H-P Shares Drop to 9-Year Lows Amid CEO Comments

Shares of Hewlett-Packard (NYSE:HPQ) fell sharply to multi-year lows on Wednesday after the computer maker forecast 2013 revenue falling and EPS below estimates.

H-P CEO Meg Whitman said at an analyst conference on Wednesday that she doesn’t expect the company’s revenue to grow in line with gross domestic product until 2016.

“HP has a powerful set of assets, a culture of engineering innovation and a trusted brand," Whitman said. "Now, we have to focus on bringing our incredible assets together to deliver for our customers, employees and shareholders."

The company continues to aggressively cut costs amid a slowly recovering economy that has hammered its bottom line in recent quarters, and Whitman said 2013 will be “another challenging year.”

Shares of H-P fell nearly 8% after her speech to as low as $15.62, a nine-year low. In recent trade, they were down about 6.7% to $15.97.

The Palo Alto, Calif.-based company projects full-year non-GAAP earnings of $3.40 to $3.60 a share, sharply below the $4.20 forecasted by analysts in a Thomson Reuters poll.

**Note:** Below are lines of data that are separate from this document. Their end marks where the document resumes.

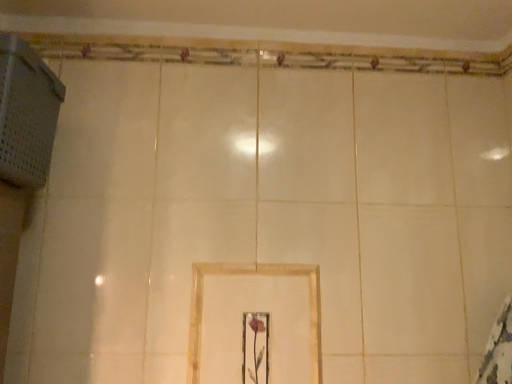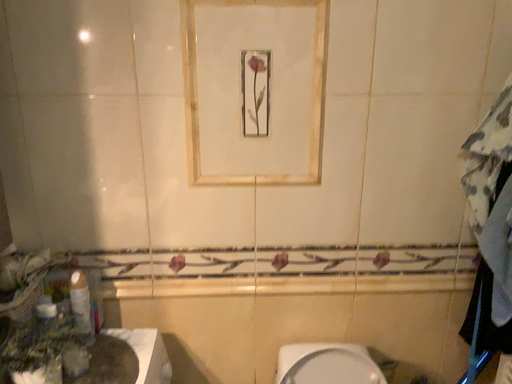 Question: How did the camera likely rotate when shooting the video?

Choices:
 (A) rotated upward
 (B) rotated downward

Answer: (B) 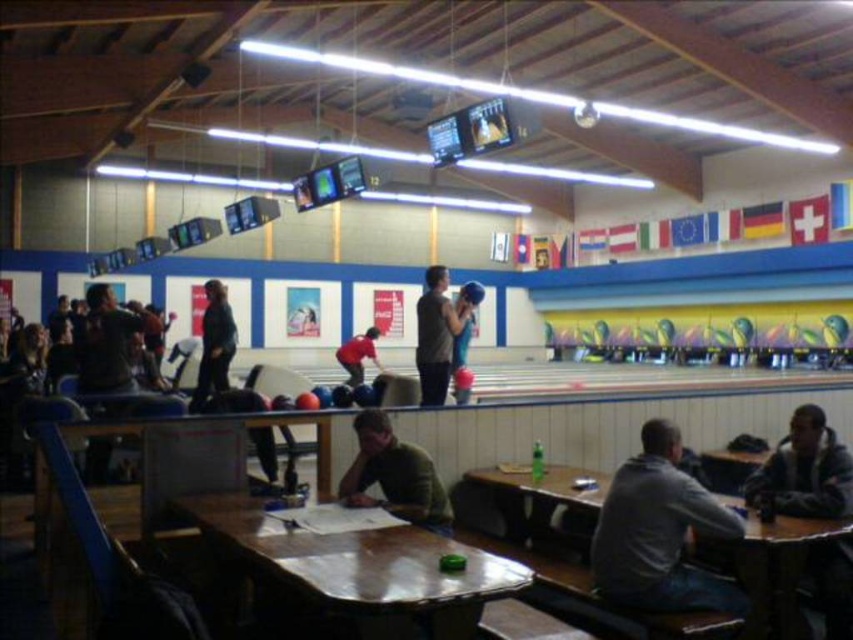 You are a photographer standing at the entrance of the indoor bowling alley. You want to take a photo of the gray cotton shirt at lower right and the dark gray jacket at lower right. Which one will appear taller in the photo?

The gray cotton shirt at lower right will appear taller in the photo because it is taller than the dark gray jacket at lower right according to the description.

In the scene shown: You are standing in the indoor bowling alley and want to determine the relative positions of two points marked in the scene. Which of the two points, point 1 at coordinates [256,532] or point 2 at coordinates [440,387], is closer to you?

Point 1 at coordinates [256,532] is closer to you than point 2 at coordinates [440,387]. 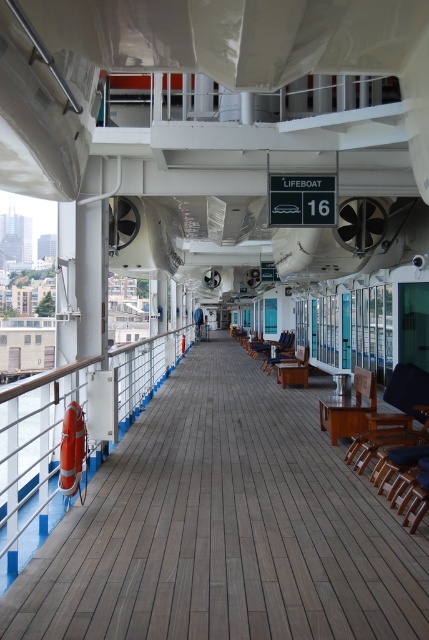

With revenue declining in every one of H-P’s segments except for software, the company expects sales in its high-potential enterprise services group falling between 11% and 13% next year.

Whitman, who became H-P's third CEO in as many years in 2011, blamed the company's dragging turnaround in part to the unprecedented executive turnover over the past few years.

"My belief is that the single biggest challenge facing Hewlett-Packard has been changes in CEOs and executive leadership, which has caused multiple inconsistent strategic choices and frankly some significant executional miscues,'' Whitman told investors at the San Francisco conference, according to media reports.

She has been trying to breath life into the former Silicon Valley icon and has pledged to trim costs by slimming down on the business and axing thousands of workers, while at the same time focusing the business on areas with longer-term growth prospects such as enterprise computing.

However, Whitman added that because of the constant turnover and other factors, "it is going to take longer to right this ship than any of us would like."